Jun 18, 1999|
IPCL disinvestment blues
The bidders for the Governments stake of 25% in IPCL have sought a comfort letter from the Government mainly covering three issues: the future of the Governments remaining 26% stake, a first right of refusal if and when the Government were to decide to offload its remaining stake, and a clause which binds the strategic partner and the government.
Indian Petrochemicals Corporation Limited (IPCL) is India's second largest integrated manufacturer of polymers, fibre, fibre intermediaries and chemical products. It is a public sector company with government owning 51% of its equity.
The government has received responses from 11 bidders for its disinvestment in IPCL. However, these bidders have raised some crucial issues, which they would like to be sorted out before the bid for the selloff. One of the queries pertains to the issue of the transfer of management.

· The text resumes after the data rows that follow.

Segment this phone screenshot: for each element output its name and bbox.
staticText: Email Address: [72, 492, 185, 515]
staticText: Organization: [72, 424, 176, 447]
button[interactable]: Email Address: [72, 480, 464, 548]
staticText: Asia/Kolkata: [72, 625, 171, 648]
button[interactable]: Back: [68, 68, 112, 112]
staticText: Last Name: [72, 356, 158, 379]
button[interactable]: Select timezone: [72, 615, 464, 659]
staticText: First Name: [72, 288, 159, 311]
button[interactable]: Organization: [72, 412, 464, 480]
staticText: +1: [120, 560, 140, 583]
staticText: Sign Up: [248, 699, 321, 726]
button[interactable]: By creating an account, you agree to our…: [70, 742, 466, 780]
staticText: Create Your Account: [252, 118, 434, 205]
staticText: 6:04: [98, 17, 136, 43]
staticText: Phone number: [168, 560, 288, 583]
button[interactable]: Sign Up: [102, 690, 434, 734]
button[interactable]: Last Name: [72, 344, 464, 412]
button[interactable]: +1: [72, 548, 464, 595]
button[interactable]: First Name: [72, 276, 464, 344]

The Government expects to rake in approximately Rs 6 bn from the sale of its 25% stake in the company. The issues raised will have wide ramifications in the valuation process of the company. The government could command a hefty premium on its sale if it were to agree to these demands, while on the other hand the refusal to give assurances could jeopardize the entire selloff process.
If the strategic selloff was to go through, IPCL would benefit greatly in terms of new technologies, business acumen and the global perspective of the new management. If the selloff process were to be unsuccessful the opportunity costs for the company would be very high.
Despite the improvement in the petrochemicals segment, analysts have withheld their buy recommendations for IPCL, mainly on account of the uncertainty surrounding the strategic selloff process.